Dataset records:
****************************************
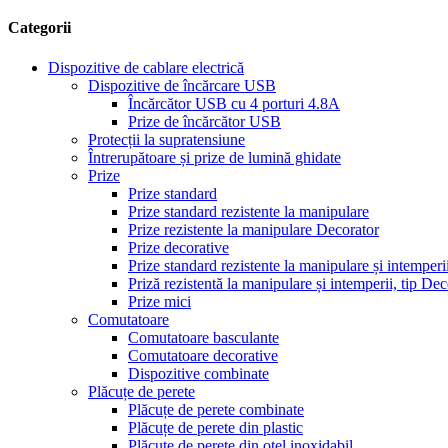
Categorii
Dispozitive de cablare electrică
Dispozitive de încărcare USB
Încărcător USB cu 4 porturi 4.8A
Prize de încărcător USB
Protecții la supratensiune
Întrerupătoare și prize de lumină ghidate
Prize
Prize standard
Prize standard rezistente la manipulare
Prize rezistente la manipulare Decorator
Prize decorative
Prize standard rezistente la manipulare și intemperi
Priză rezistentă la manipulare și intemperii, tip Dec
Prize mici
Comutatoare
Comutatoare basculante
Comutatoare decorative
Dispozitive combinate
Plăcuțe de perete
Plăcuțe de perete combinate
Plăcuțe de perete din plastic
Plăcuțe de perete din oțel inoxidabil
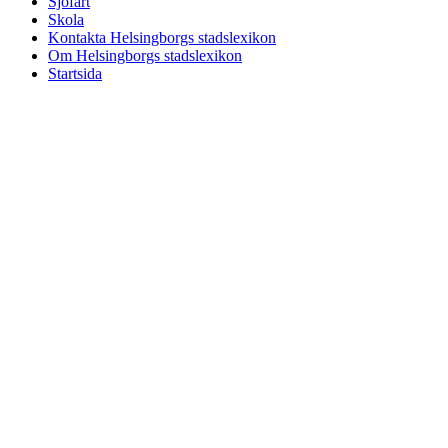
Sjöfart
Skola
Kontakta Helsingborgs stadslexikon
Om Helsingborgs stadslexikon
Startsida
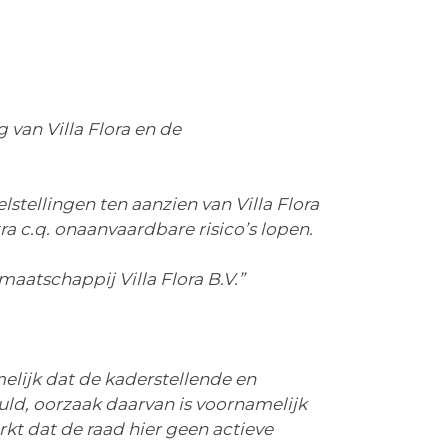
van Villa Flora en de
lstellingen ten aanzien van Villa Flora
 c.q. onaanvaardbare risico’s lopen.
aatschappij Villa Flora B.V.”
elijk dat de kaderstellende en
uld, oorzaak daarvan is voornamelijk
kt dat de raad hier geen actieve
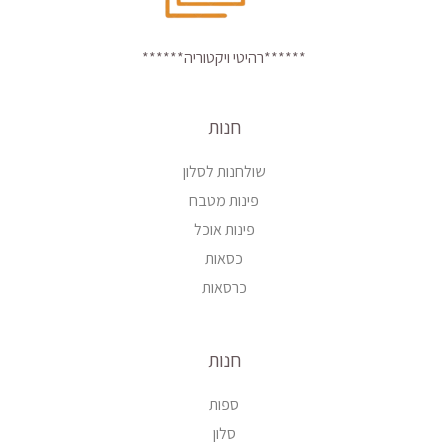
******רהיטי ויקטוריה******
חנות
שולחנות לסלון
פינות מטבח
פינות אוכל
כסאות
כרסאות
חנות
ספות
סלון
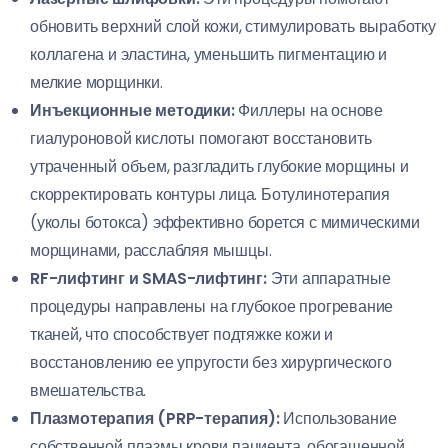
обновить верхний слой кожи, стимулировать выработку
коллагена и эластина, уменьшить пигментацию и
мелкие морщинки.
Инъекционные методики:
Филлеры на основе
гиалуроновой кислоты помогают восстановить
утраченный объем, разгладить глубокие морщины и
скорректировать контуры лица. Ботулинотерапия
(уколы ботокса) эффективно борется с мимическими
морщинами, расслабляя мышцы.
RF-лифтинг и SMAS-лифтинг:
Эти аппаратные
процедуры направлены на глубокое прогревание
тканей, что способствует подтяжке кожи и
восстановлению ее упругости без хирургического
вмешательства.
Плазмотерапия (PRP-терапия):
Использование
собственной плазмы крови пациента, обогащенной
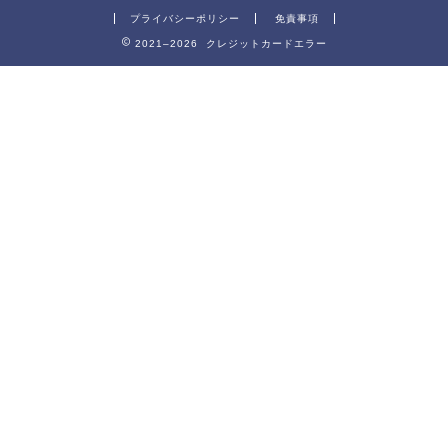
プライバシーポリシー
免責事項
2021–2026 クレジットカードエラー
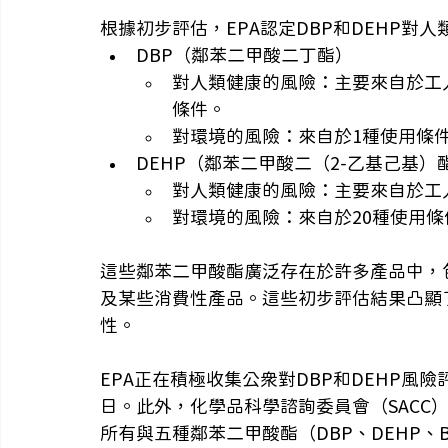
根據初步評估，EPA認定DBP和DEHP對
DBP（鄰苯二甲酸二丁酯）
對人類健康的風險：主要來自於工
條件。
對環境的風險：來自於1種使用條
DEHP（鄰苯二甲酸二（2-乙基己基）
對人類健康的風險：主要來自於工
對環境的風險：來自於20種使用條
這些鄰苯二甲酸酯廣泛存在於許多產品中，
及某些消費性產品。這些初步評估結果凸顯
性。
EPA正在積極收集公眾對DBP和DEHP風險
日。此外，化學品科學諮詢委員會（SACC）
所有與五種鄰苯二甲酸酯（DBP、DEHP、B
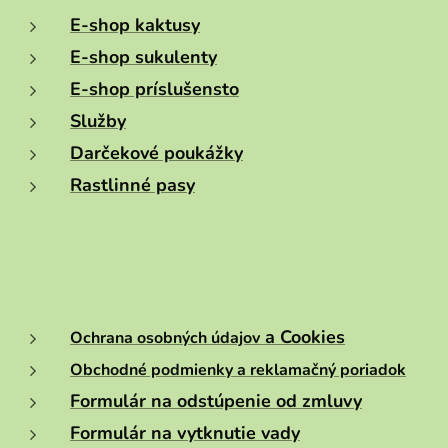
E-shop kaktusy
E-shop sukulenty
E-shop príslušensto
Služby
Darčekové poukážky
Rastlinné pasy
a Cookies
Ochrana osobných údajov
Obchodné podmienky a reklamačný poriadok
Formulár na odstúpenie od zmluvy
Formulár na vytknutie vady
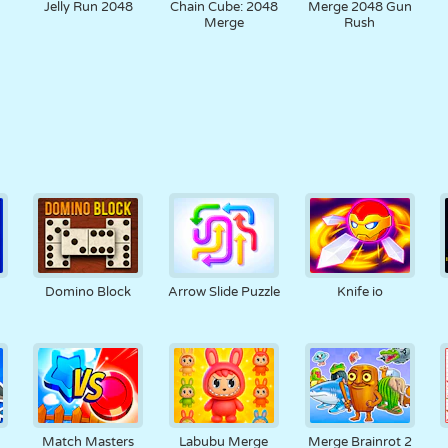
Jelly Run 2048
Chain Cube: 2048
Merge 2048 Gun
Merge
Rush
Domino Block
Arrow Slide Puzzle
Knife io
Match Masters
Labubu Merge
Merge Brainrot 2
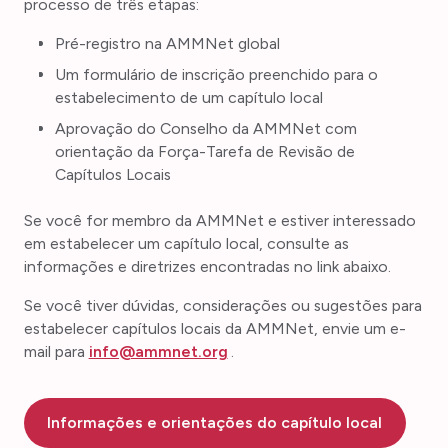
processo de três etapas:
Pré-registro na AMMNet global
Um formulário de inscrição preenchido para o
estabelecimento de um capítulo local
Aprovação do Conselho da AMMNet com
orientação da Força-Tarefa de Revisão de
Capítulos Locais
Se você for membro da AMMNet e estiver interessado
em estabelecer um capítulo local, consulte as
informações e diretrizes encontradas no link abaixo.
Se você tiver dúvidas, considerações ou sugestões para
estabelecer capítulos locais da AMMNet, envie um e-
mail para
info@ammnet.org
.
Informações e orientações do capítulo local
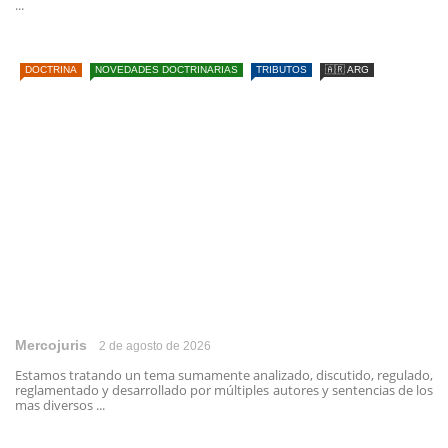
...
DOCTRINA
NOVEDADES DOCTRINARIAS
TRIBUTOS
🇦🇷 ARG
Mercojuris
2 de agosto de 2026
Estamos tratando un tema sumamente analizado, discutido, regulado,
reglamentado y desarrollado por múltiples autores y sentencias de los
mas diversos ...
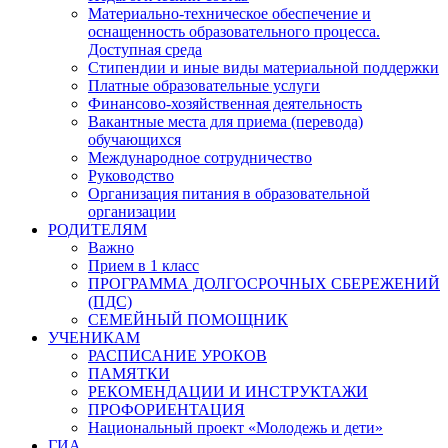
Материально-техническое обеспечение и
оснащенность образовательного процесса.
Доступная среда
Стипендии и иные виды материальной поддержки
Платные образовательные услуги
Финансово-хозяйственная деятельность
Вакантные места для приема (перевода)
обучающихся
Международное сотрудничество
Руководство
Организация питания в образовательной
организации
РОДИТЕЛЯМ
Важно
Прием в 1 класс
ПРОГРАММА ДОЛГОСРОЧНЫХ СБЕРЕЖЕНИЙ
(ПДС)
СЕМЕЙНЫЙ ПОМОЩНИК
УЧЕНИКАМ
РАСПИСАНИЕ УРОКОВ
ПАМЯТКИ
РЕКОМЕНДАЦИИ И ИНСТРУКТАЖИ
ПРОФОРИЕНТАЦИЯ
Национальный проект «Молодежь и дети»
ГИА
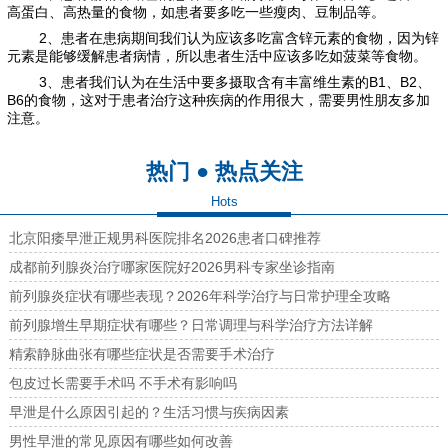
高蛋白、高热量的食物，如患者要多吃一些瘦肉、豆制品等。
2、患者在患病期间我们认为应该多吃富含锌元素的食物，因为锌
元素是能够缓解患者病情，所以患者生活中应该多吃如菠菜等食物。
3、患者我们认为在生活中要多摄取含有丰富维生素的B1、B2、
B6的食物，这对于患者治疗这种疾病的作用很大，需要男性朋友多加
注意。
热门 ● 热点关注
Hots
北京阳痿早泄正规男科医院排名2026患者口碑推荐
成都前列腺炎治疗哪家医院好2026男科专家坐诊指南
前列腺炎症状有哪些表现？2026年科学治疗与日常护理全攻略
前列腺增生早期症状有哪些？日常调理与科学治疗方法详解
精索静脉曲张有哪些症状是否需要手术治疗
包皮过长需要手术吗 不手术有影响吗
早泄是什么原因引起的？生活习惯与疾病因素
男性早泄的常见原因有哪些如何改善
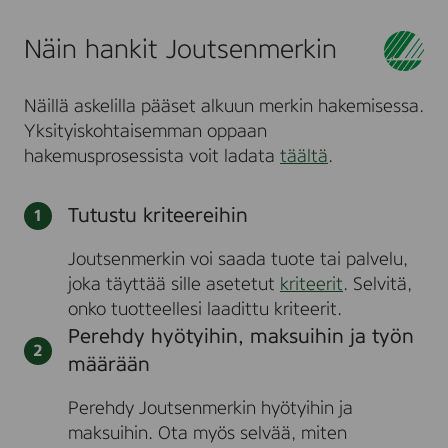
Näin hankit Joutsenmerkin
Näillä askelilla pääset alkuun merkin hakemisessa.
Yksityiskohtaisemman oppaan
hakemusprosessista voit ladata
täältä
.
Tutustu kriteereihin
Joutsenmerkin voi saada tuote tai palvelu,
joka täyttää sille asetetut
kriteerit
. Selvitä,
onko tuotteellesi laadittu kriteerit.
Perehdy hyötyihin, maksuihin ja työn
määrään
Perehdy Joutsenmerkin hyötyihin ja
maksuihin. Ota myös selvää, miten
****************************************
Work to be completed
Please restate the lines above exactly, starting at the first line of the data and stopping at the line containing "van Villa Flora en de", which is included. Omit pictures.

Solution to the exercise
Categorii
Dispozitive de cablare electrică
Dispozitive de încărcare USB
Încărcător USB cu 4 porturi 4.8A
Prize de încărcător USB
Protecții la supratensiune
Întrerupătoare și prize de lumină ghidate
Prize
Prize standard
Prize standard rezistente la manipulare
Prize rezistente la manipulare Decorator
Prize decorative
Prize standard rezistente la manipulare și intemperi
Priză rezistentă la manipulare și intemperii, tip Dec
Prize mici
Comutatoare
Comutatoare basculante
Comutatoare decorative
Dispozitive combinate
Plăcuțe de perete
Plăcuțe de perete combinate
Plăcuțe de perete din plastic
Plăcuțe de perete din oțel inoxidabil
Sjöfart
Skola
Kontakta Helsingborgs stadslexikon
Om Helsingborgs stadslexikon
Startsida
van Villa Flora en de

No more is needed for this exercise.